▸ **EXERCISE GOAL**: For the data below, retype word for word the lines from the one containing "Neste sábado (18), os presos estão sendo" through the one containing "partisanship: political associations"; drop the pictures.

▸ **EXTRACTED MATERIAL**:

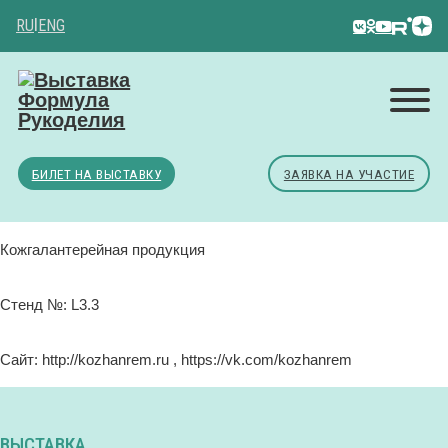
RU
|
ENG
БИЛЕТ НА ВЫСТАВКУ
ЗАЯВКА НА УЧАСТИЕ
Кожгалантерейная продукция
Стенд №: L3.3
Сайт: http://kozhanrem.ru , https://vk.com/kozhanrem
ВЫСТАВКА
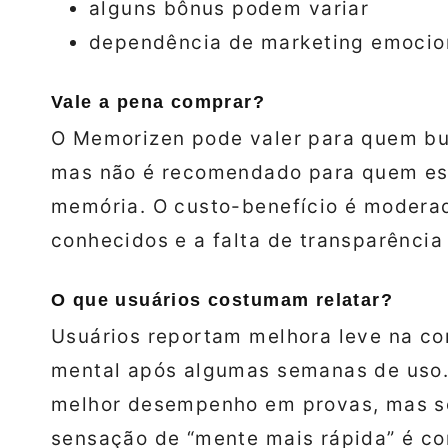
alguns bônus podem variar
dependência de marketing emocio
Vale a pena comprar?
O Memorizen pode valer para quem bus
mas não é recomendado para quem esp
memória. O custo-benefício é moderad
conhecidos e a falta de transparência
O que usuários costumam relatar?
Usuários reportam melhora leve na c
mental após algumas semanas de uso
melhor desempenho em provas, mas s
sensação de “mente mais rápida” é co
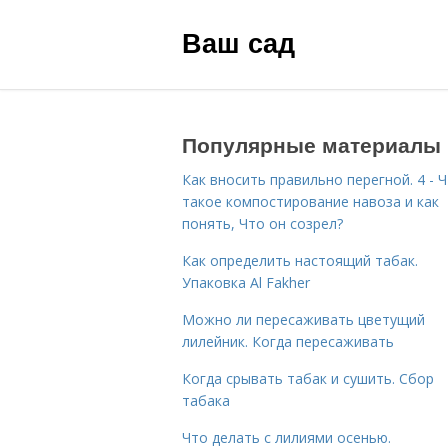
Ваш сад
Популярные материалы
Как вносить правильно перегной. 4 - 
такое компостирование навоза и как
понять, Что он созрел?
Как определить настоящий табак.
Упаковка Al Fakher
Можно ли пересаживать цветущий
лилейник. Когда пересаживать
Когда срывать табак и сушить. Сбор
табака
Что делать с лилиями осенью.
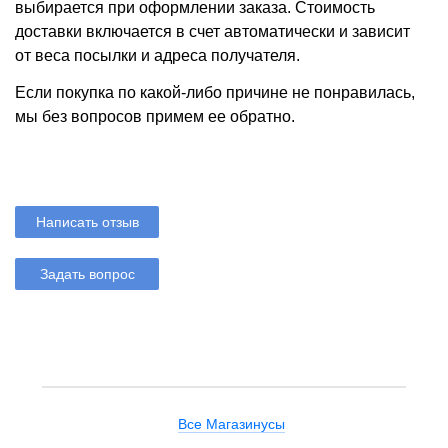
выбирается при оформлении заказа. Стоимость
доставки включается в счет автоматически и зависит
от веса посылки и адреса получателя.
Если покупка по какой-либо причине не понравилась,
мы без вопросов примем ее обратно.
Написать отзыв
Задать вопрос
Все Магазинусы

==

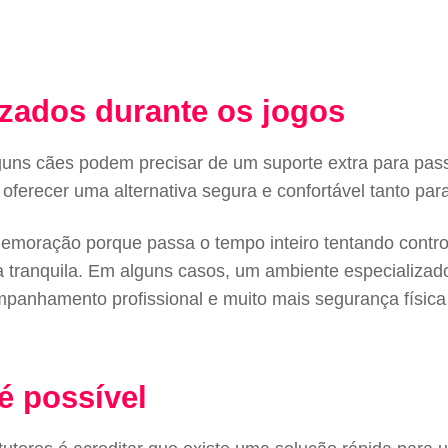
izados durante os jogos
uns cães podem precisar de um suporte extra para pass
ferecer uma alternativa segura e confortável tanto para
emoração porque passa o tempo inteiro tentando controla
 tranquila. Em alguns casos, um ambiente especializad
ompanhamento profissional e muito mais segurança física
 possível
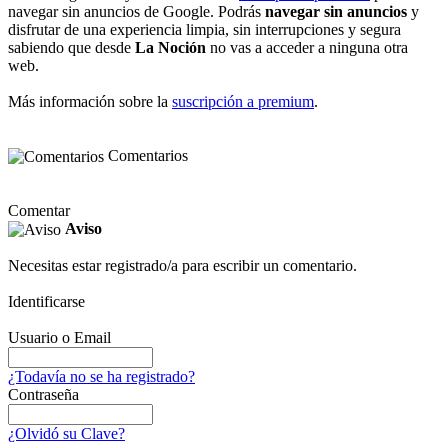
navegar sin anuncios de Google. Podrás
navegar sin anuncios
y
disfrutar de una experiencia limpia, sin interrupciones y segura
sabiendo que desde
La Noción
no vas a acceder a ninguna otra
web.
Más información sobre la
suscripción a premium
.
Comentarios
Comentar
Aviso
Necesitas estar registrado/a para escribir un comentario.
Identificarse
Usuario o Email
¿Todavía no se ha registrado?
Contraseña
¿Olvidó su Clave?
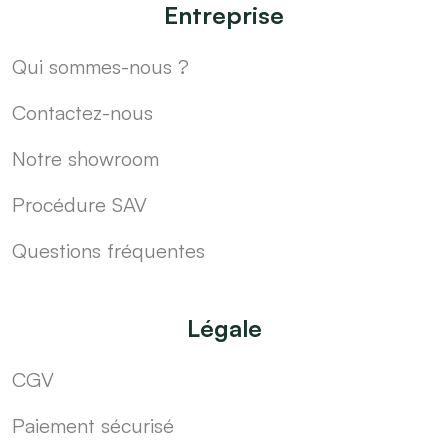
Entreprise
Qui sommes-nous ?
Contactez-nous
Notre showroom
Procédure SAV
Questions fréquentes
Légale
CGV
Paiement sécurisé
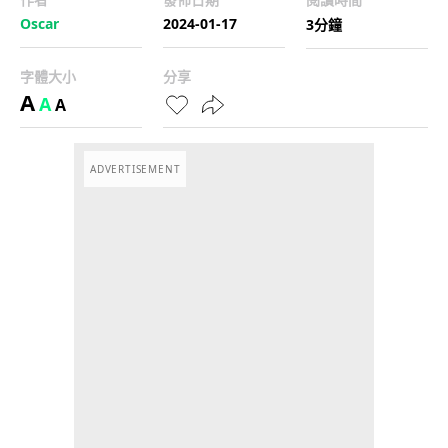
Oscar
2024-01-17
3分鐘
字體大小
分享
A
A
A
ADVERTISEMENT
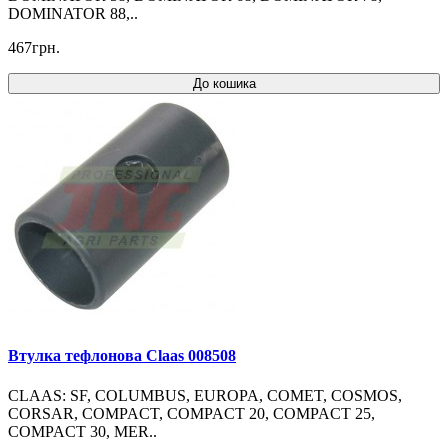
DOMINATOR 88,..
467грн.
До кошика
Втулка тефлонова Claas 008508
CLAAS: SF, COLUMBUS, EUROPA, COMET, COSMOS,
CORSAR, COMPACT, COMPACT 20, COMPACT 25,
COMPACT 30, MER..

* * *

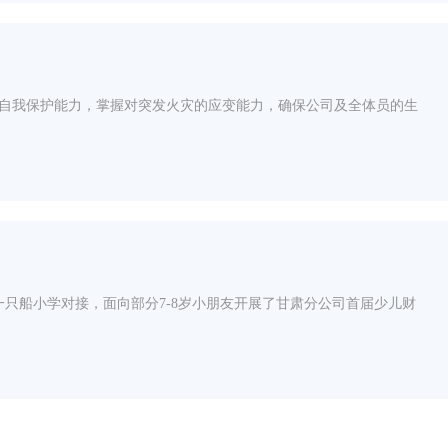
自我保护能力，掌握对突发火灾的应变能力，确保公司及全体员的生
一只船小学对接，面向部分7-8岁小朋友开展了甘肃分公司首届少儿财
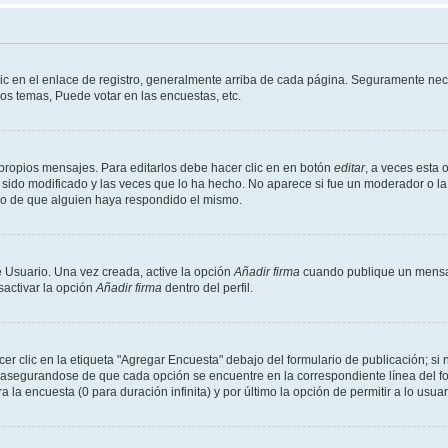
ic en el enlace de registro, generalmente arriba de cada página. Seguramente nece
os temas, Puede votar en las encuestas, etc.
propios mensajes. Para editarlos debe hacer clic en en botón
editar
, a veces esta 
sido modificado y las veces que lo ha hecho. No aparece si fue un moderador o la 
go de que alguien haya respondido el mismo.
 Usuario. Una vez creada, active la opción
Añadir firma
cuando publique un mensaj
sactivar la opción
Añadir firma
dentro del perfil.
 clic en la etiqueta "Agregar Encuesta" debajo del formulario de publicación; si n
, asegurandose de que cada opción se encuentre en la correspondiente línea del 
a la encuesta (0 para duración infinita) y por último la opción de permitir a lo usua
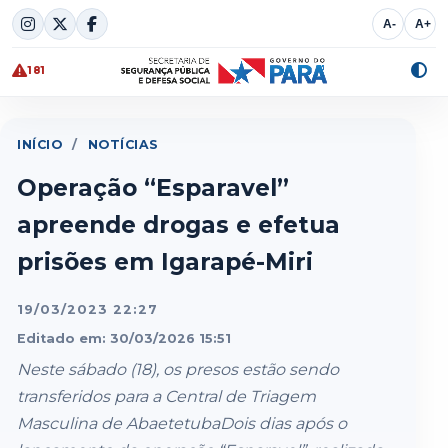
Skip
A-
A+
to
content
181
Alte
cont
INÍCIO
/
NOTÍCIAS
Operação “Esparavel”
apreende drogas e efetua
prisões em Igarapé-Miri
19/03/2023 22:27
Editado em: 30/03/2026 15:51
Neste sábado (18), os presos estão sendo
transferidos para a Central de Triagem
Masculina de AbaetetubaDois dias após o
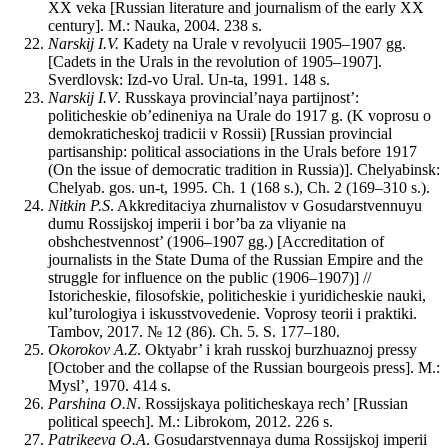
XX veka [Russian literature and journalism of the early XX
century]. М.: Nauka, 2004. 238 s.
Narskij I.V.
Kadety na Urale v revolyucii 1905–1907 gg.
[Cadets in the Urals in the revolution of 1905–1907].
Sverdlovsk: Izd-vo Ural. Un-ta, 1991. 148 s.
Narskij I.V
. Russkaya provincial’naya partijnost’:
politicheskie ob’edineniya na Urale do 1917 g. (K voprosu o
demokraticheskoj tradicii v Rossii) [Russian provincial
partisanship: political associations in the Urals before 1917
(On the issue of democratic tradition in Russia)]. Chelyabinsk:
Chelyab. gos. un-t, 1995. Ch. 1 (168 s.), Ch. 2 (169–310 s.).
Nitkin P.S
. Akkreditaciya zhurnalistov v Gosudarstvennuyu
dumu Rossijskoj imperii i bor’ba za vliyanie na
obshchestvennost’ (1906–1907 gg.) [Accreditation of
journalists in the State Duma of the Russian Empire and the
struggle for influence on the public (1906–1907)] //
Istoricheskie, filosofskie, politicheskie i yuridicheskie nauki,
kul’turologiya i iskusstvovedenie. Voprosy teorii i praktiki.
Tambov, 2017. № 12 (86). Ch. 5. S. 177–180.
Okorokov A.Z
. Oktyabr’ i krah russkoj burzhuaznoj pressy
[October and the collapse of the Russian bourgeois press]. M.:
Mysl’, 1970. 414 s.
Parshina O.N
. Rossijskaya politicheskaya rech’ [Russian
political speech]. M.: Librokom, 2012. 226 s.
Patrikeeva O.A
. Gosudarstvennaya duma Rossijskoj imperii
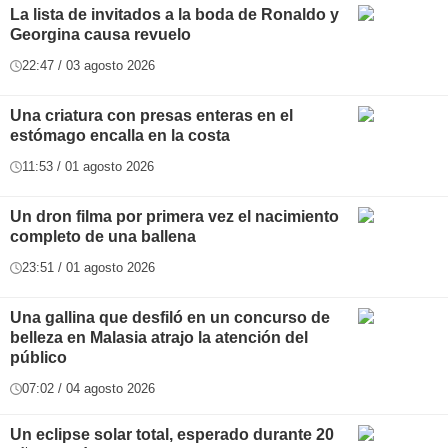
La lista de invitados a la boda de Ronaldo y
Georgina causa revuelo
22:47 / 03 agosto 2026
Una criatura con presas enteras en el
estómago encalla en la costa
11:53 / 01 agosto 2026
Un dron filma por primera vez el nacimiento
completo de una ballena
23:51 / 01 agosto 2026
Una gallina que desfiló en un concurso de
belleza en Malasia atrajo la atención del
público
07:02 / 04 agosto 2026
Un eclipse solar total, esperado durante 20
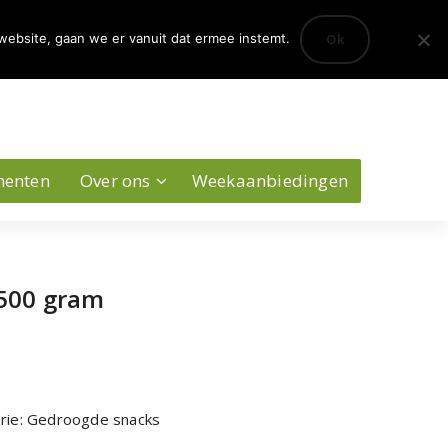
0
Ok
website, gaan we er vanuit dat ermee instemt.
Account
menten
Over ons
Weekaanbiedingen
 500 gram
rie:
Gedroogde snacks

▸ **EXERCISE ANSWER**:
Neste sábado (18), os presos estão sendo
transferidos para a Central de Triagem
Masculina de AbaetetubaDois dias após o
XX veka [Russian literature and journalism of the early XX
century]. М.: Nauka, 2004. 238 s.
Narskij I.V.
Kadety na Urale v revolyucii 1905–1907 gg.
[Cadets in the Urals in the revolution of 1905–1907].
Sverdlovsk: Izd-vo Ural. Un-ta, 1991. 148 s.
Narskij I.V
. Russkaya provincial’naya partijnost’:
politicheskie ob’edineniya na Urale do 1917 g. (K voprosu o
demokraticheskoj tradicii v Rossii) [Russian provincial
partisanship: political associations in the Urals before 1917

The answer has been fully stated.